Using a three year sample may not be the best way to look at this. Look at how high those fees are already! What is the increase over the last 10 to 15 years?


----------



## RX8 (Aug 30, 2018)

Duplicate


----------



## RX8 (Aug 30, 2018)

celica7101 said:


> I could understand MF increases due to property taxes and other gov't levied charges...
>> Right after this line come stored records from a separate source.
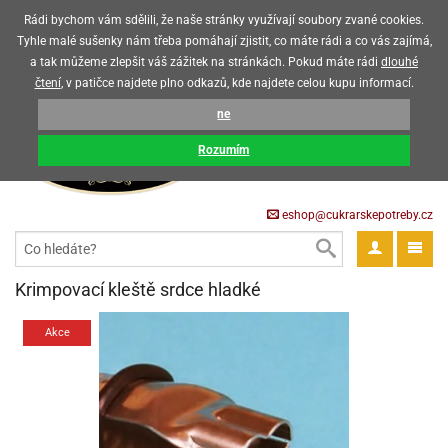
Upozorňujeme zákazníky, že v horkých letních měsících máme omezený
Rádi bychom vám sdělili, že naše stránky využívají soubory zvané cookies.
prodej čokoládových výrobků
Tyhle malé sušenky nám třeba pomáhají zjistit, co máte rádi a co vás zajímá,
a tak můžeme zlepšit váš zážitek na stránkách. Pokud máte rádi
dlouhé
CZK
EUR
CZ
čtení
, v patičce najdete plno odkazů, kde najdete celou kupu informací.
KOŠÍK
ne
0 Kč
pět
Rozumím
krářské
pět
třeby
eshop@cukrarskepotreby.cz
roviny
pět
gredience
pět
tahovací
pět
a
krářské
pět
gredience
čení
Krimpovací kleště srdce hladké
můcky
delovací
tahovací
tahovací
krářské
pět
oty
bovky
omůcky
pět
omůcky
Akce
ondant)
delovací
delovací
a
rtové
pět
oty
pět
obení
eceda
omůcky
oty
rcipán
ůl
pět
rmy
ondant)
ondant)
chyňské
rtové
korace
pět
pět
sla
obení
travinářské
čka
pět
rma
tahovací
rcipán
třeby
rmy
rcipán
rvy
nčí
oty
gurky
mácí
oristické
ičky
korace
It isn’t just taxes and other government fees that can result in MF increases. You are forgetting salaries (front desk, housekeeping, etc...), landscaping, maintenance, utilities, insurance, laundry services, legal fees, and shuttle vehicles.


----------



## LisaRex (Aug 30, 2018)

WahooWah said:


> Fact #1: I know three of the members of the HOA for WKORV.  They have collectively purchased five weeks on the resale market at this resort.
> Fact #2: Here are the last three years maintenance fees for WKORV for a regular 2BR:
> 2016 - $2,410.80
> 2017 - $2,420.95
> 2018 - $2,466.76



Are you familiar with the development directly north of Nanea called Honua Kai?  

https://www.honuakai.com/

It is a very nice, TripAdvisor 4.5 star rated, 1-3 bedroom condo development, filled with a blend of owner-occupied and rental units, with beautiful pools and an on-site restaurant, Duke's. 2BR/2BA rental rates are $236/night for IV up to $625/night for OV.  They have ~600 condos, built in 2009, right around the time when WKORV/N was being built, so a very similar property in terms of look, luxury, and maintenance required.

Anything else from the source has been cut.